Japan’s Core Inflation Slows to 2-Year Low, Complicates BOJ Rate-Hike Timing

Reuters
A woman looks at items at a shop in Tokyo, Japan, March 24, 2023.

TOKYO, Feb 20 (Reuters) – Japan’s annual core consumer inflation hit 2.0% in January, marking the slowest pace in two years, data showed on Friday, suggesting weakening cost-push pressure that could complicate the central bank’s decision on how soon to raise interest rates.

The year-on-year increase in the core consumer price index, which excludes volatile fresh food costs, matched a median market forecast and slowed from a 2.4% gain in December.

The data is in line with the Bank of Japan’s projection that core consumer inflation will briefly slow below its 2% target due to the base effect of last year’s spike.

A separate index stripping away both fresh food and fuel prices, which is closely watched by the BOJ as a better indicator of demand-driven inflation, rose 2.6% in January after a 2.9% gain in December.
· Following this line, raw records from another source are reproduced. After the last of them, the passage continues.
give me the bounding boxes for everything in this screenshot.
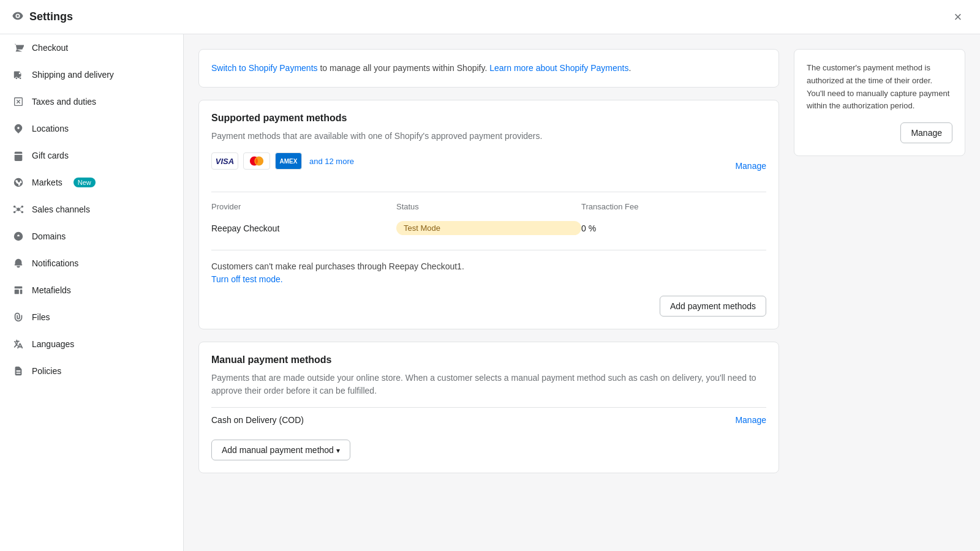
and-more-link[interactable]: and 12 more — [309, 157, 354, 166]
sidebar-item-policies-label: Policies — [32, 366, 61, 376]
visa-logo: VISA — [211, 152, 238, 170]
page-title: Settings — [29, 10, 73, 23]
settings-gear-icon — [12, 10, 23, 23]
table-header: Provider Status Transaction Fee — [211, 202, 766, 216]
close-icon: × — [954, 9, 962, 25]
channels-icon — [12, 203, 24, 216]
sidebar-item-files-label: Files — [32, 312, 50, 322]
close-button[interactable]: × — [948, 7, 968, 27]
cod-label: Cash on Delivery (COD) — [211, 415, 304, 425]
sidebar-item-notifications-label: Notifications — [32, 258, 78, 268]
banner-text-2: . — [628, 63, 631, 73]
svg-point-5 — [21, 206, 24, 208]
sidebar-item-sales-channels-label: Sales channels — [32, 204, 90, 214]
header-status: Status — [396, 202, 581, 211]
sidebar-item-checkout-label: Checkout — [32, 43, 68, 53]
switch-shopify-payments-link[interactable]: Switch to Shopify Payments — [211, 63, 318, 73]
add-payment-methods-footer: Add payment methods — [211, 296, 766, 317]
top-bar: Settings × — [0, 0, 980, 34]
sidebar-item-taxes-label: Taxes and duties — [32, 97, 96, 107]
manual-payments-description: Payments that are made outside your onli… — [211, 372, 766, 397]
sidebar-item-languages[interactable]: Languages — [0, 331, 183, 358]
svg-line-9 — [20, 208, 21, 209]
sidebar-item-markets[interactable]: Markets New — [0, 169, 183, 196]
location-icon — [12, 122, 24, 135]
divider — [211, 192, 766, 192]
manual-payment-methods-card: Manual payment methods Payments that are… — [198, 342, 779, 473]
sidebar-item-gift-cards-label: Gift cards — [32, 151, 69, 160]
gift-icon — [12, 149, 24, 162]
supported-payments-title: Supported payment methods — [211, 113, 766, 124]
supported-payments-manage-link[interactable]: Manage — [735, 161, 766, 171]
status-badge: Test Mode — [396, 221, 581, 235]
header-provider: Provider — [211, 202, 396, 211]
manual-payments-title: Manual payment methods — [211, 354, 766, 365]
files-icon — [12, 311, 24, 323]
markets-globe-icon — [12, 176, 24, 189]
sidebar-item-taxes[interactable]: Taxes and duties — [0, 88, 183, 115]
svg-point-6 — [13, 211, 16, 214]
warning-text: Customers can't make real purchases thro… — [211, 261, 464, 271]
sidebar-item-metafields[interactable]: Metafields — [0, 277, 183, 304]
sidebar-item-markets-label: Markets — [32, 178, 62, 187]
right-info-card: The customer's payment method is authori… — [794, 49, 965, 156]
chevron-down-icon: ▾ — [336, 446, 340, 455]
svg-line-11 — [20, 210, 21, 211]
sidebar-item-locations-label: Locations — [32, 124, 69, 133]
sidebar: Checkout Shipping and delivery — [0, 34, 184, 551]
add-manual-payment-button[interactable]: Add manual payment method ▾ — [211, 440, 350, 460]
supported-payments-description: Payment methods that are available with … — [211, 130, 766, 143]
sidebar-item-sales-channels[interactable]: Sales channels — [0, 196, 183, 223]
main-content: Switch to Shopify Payments to manage all… — [198, 49, 779, 536]
cod-manage-link[interactable]: Manage — [735, 415, 766, 425]
payment-logos: VISA AMEX and 12 more — [211, 152, 354, 170]
sidebar-item-metafields-label: Metafields — [32, 285, 71, 295]
shopify-payments-banner-card: Switch to Shopify Payments to manage all… — [198, 49, 779, 88]
svg-point-7 — [21, 211, 24, 214]
amex-logo: AMEX — [275, 152, 302, 170]
transaction-fee: 0 % — [581, 223, 766, 233]
sidebar-item-checkout[interactable]: Checkout — [0, 34, 183, 61]
taxes-icon — [12, 96, 24, 108]
right-panel-manage-button[interactable]: Manage — [900, 122, 952, 143]
right-card-footer: Manage — [807, 122, 952, 143]
metafields-icon — [12, 284, 24, 296]
policies-icon — [12, 365, 24, 377]
svg-line-10 — [15, 210, 17, 211]
sidebar-item-locations[interactable]: Locations — [0, 115, 183, 142]
payment-logos-row: VISA AMEX and 12 more Mana — [211, 152, 766, 179]
turn-off-test-mode-link[interactable]: Turn off test mode. — [211, 274, 283, 284]
bell-icon — [12, 257, 24, 269]
content-area: Switch to Shopify Payments to manage all… — [184, 34, 980, 551]
markets-new-badge: New — [74, 178, 96, 187]
sidebar-item-domains[interactable]: Domains — [0, 223, 183, 250]
checkout-icon — [12, 42, 24, 54]
sidebar-item-shipping-label: Shipping and delivery — [32, 70, 114, 80]
provider-name: Reepay Checkout — [211, 223, 396, 233]
sidebar-item-gift-cards[interactable]: Gift cards — [0, 142, 183, 169]
svg-point-4 — [13, 206, 16, 208]
learn-more-link[interactable]: Learn more about Shopify Payments — [489, 63, 628, 73]
sidebar-item-domains-label: Domains — [32, 231, 66, 241]
languages-icon — [12, 338, 24, 350]
add-manual-button-row: Add manual payment method ▾ — [211, 440, 766, 460]
top-bar-left: Settings — [12, 10, 73, 23]
add-manual-payment-label: Add manual payment method — [222, 445, 334, 455]
sidebar-item-shipping[interactable]: Shipping and delivery — [0, 61, 183, 88]
add-payment-methods-button[interactable]: Add payment methods — [660, 296, 766, 317]
svg-line-8 — [15, 208, 17, 209]
cod-row: Cash on Delivery (COD) Manage — [211, 407, 766, 432]
right-panel: The customer's payment method is authori… — [794, 49, 965, 536]
provider-table: Provider Status Transaction Fee Reepay C… — [211, 202, 766, 240]
sidebar-item-policies[interactable]: Policies — [0, 358, 183, 384]
sidebar-item-notifications[interactable]: Notifications — [0, 250, 183, 277]
supported-payment-methods-card: Supported payment methods Payment method… — [198, 100, 779, 329]
sidebar-item-languages-label: Languages — [32, 339, 74, 349]
sidebar-item-files[interactable]: Files — [0, 304, 183, 331]
banner-text-1: to manage all your payments within Shopi… — [318, 63, 490, 73]
test-mode-warning: Customers can't make real purchases thro… — [211, 250, 766, 286]
header-fee: Transaction Fee — [581, 202, 766, 211]
domains-globe-icon — [12, 230, 24, 242]
right-card-text: The customer's payment method is authori… — [807, 62, 952, 113]
shipping-icon — [12, 69, 24, 81]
It marked the slowest annual pace of rise since February 2025.

The BOJ ended a decade-long, massive stimulus in 2024 and raised interest rates in several steps including in December on the view Japan was making steady progress in durably achieving its 2% inflation target.

A majority of economists polled by Reuters expect the central bank to raise its key interest rate to 1% from the current 0.75% by end-June.